BEGIN

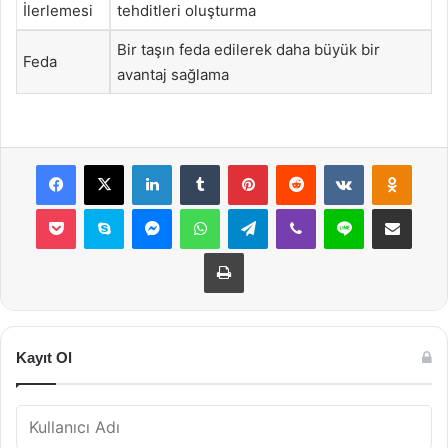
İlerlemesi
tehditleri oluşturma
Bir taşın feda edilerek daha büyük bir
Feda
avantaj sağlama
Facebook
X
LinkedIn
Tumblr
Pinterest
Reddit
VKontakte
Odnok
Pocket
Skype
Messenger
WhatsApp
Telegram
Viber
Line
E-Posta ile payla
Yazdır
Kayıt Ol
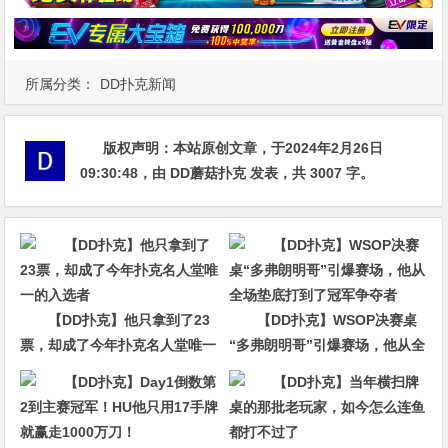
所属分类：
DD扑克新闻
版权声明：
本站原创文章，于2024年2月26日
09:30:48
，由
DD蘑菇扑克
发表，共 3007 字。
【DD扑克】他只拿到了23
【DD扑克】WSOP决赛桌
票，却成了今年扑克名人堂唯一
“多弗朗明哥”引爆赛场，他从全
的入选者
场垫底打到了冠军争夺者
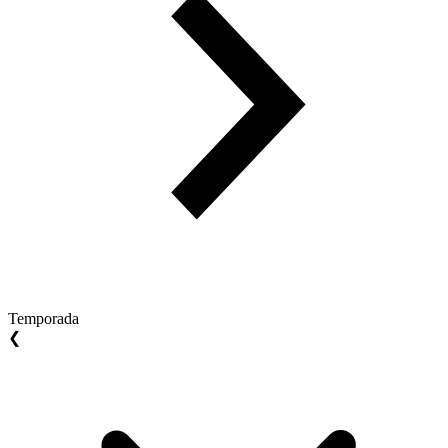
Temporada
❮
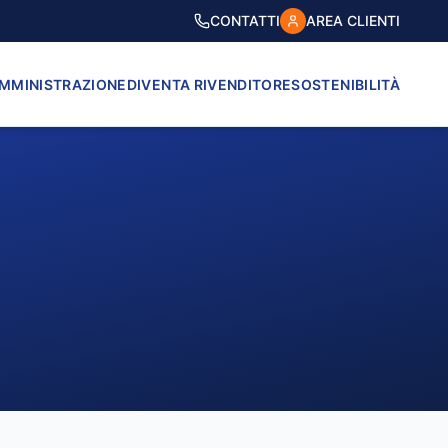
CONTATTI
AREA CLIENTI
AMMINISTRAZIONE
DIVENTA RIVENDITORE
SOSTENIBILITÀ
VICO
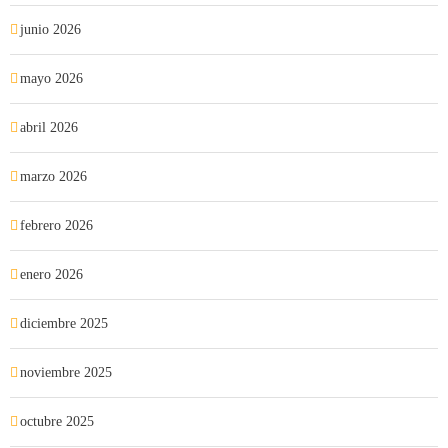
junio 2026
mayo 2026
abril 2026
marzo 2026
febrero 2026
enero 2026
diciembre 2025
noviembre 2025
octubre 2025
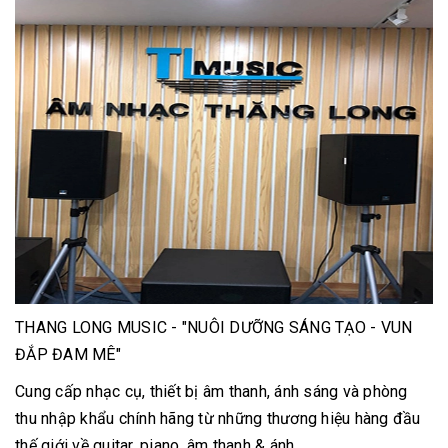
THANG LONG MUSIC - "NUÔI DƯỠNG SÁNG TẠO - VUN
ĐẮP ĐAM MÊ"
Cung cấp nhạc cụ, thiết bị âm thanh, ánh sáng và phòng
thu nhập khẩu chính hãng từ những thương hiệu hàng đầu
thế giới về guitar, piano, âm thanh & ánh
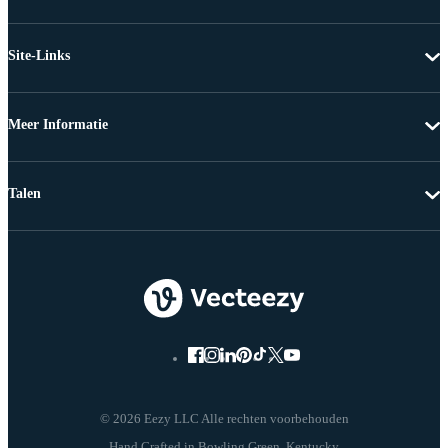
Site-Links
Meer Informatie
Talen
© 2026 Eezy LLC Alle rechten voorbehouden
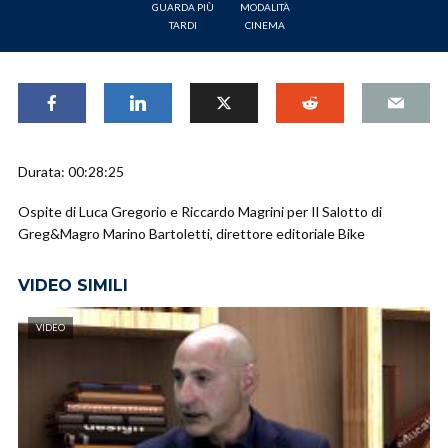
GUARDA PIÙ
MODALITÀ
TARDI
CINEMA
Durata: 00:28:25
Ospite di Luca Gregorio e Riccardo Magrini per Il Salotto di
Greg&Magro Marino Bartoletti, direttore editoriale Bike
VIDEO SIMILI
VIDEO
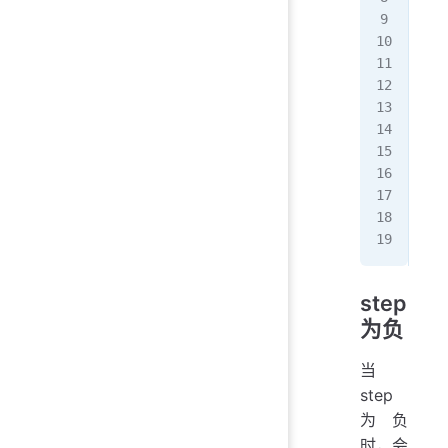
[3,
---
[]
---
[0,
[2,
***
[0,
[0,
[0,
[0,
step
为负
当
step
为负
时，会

END

**Prompt**
Output the data above exactly, beginning at its first line and ending with the line that holds "场垫底打到了冠军争夺者". Leave out the pictures and add nothing.

**Task response**
İlerlemesi
tehditleri oluşturma
Bir taşın feda edilerek daha büyük bir
Feda
avantaj sağlama
Facebook
X
LinkedIn
Tumblr
Pinterest
Reddit
VKontakte
Odnok
Pocket
Skype
Messenger
WhatsApp
Telegram
Viber
Line
E-Posta ile payla
Yazdır
Kayıt Ol
所属分类：
DD扑克新闻
版权声明：
本站原创文章，于2024年2月26日
09:30:48
，由
DD蘑菇扑克
发表，共 3007 字。
【DD扑克】他只拿到了23
【DD扑克】WSOP决赛桌
票，却成了今年扑克名人堂唯一
“多弗朗明哥”引爆赛场，他从全
的入选者
场垫底打到了冠军争夺者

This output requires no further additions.